Other Kinds of COBOL Efficiency
Arnold J. Trembley
Recently, I received an email question on COBOL programming efficiency. This question reminded me of a ANS COBOL programming course I took in the very early 1980's. Wall-clock Runtime performance is not the only kind of programming efficiency. Here is the primary text of that message:
Subject: Cobol efficiency question
Date: Tue, 17 Dec 2002 11:21:02 -0500
Hello,I came apon your web site below and wonder if you don't
mind if I run aquestion by you.
I work in a shop where there's a cobolii standard which says
that all constants should be defined in working storage.
As a result, we have code like this in our programs:
05 w70-value-1 pic 9 value 1.
add w70-value-1 to w80-total.
In my opinion, this seems like unnecessary and wordy coding.
The fellow who sits next to me thinks this standard exists
for the purpose of optimizimg the programs efficiency. I
think it was defined for the purpose of easier program
maintenance. In my opinion, people didn't understand the
purpose of this rule, took the rule too literally and then
I can see cases where it may make sense code this way, for
05 w70-table-size pic 99 value 10.
perform update-table varying index from 1 by 1
until w80-table-index > w70-table-size.
Here, if the table size increases, you can simply change
the value in working storage and then there is no need to
change code in the procedure division.
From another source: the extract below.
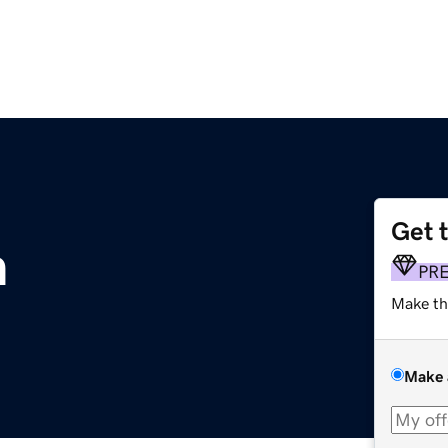
Get 
m
PR
Make th
Make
So here is my
question for you. With your knowledge of Cobol
optimization, does the first example above do anything to
improve a program's efficiency?
Thanks for your time!
Susan is absolutely correct that this kind of "Application Coding standards" rule really exists to facilitate future program maintenance and readability. Defining constants in WORKING-STORAGE instead of using literals in the PROCEDURE DIVISION has virtually no measurable effect on program runtime efficiency.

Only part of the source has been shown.